** COLLECTED DATA follows **

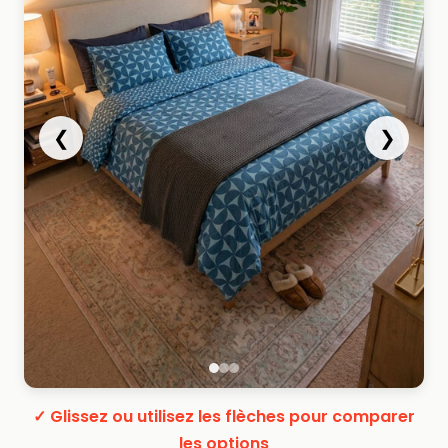
❮
❯
✓ Glissez ou utilisez les flèches pour comparer
les options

** End of COLLECTED DATA **

An exact copy of all the lines above is required, with the pictures removed.

- RESPONSE:
❮
❯
✓ Glissez ou utilisez les flèches pour comparer
les options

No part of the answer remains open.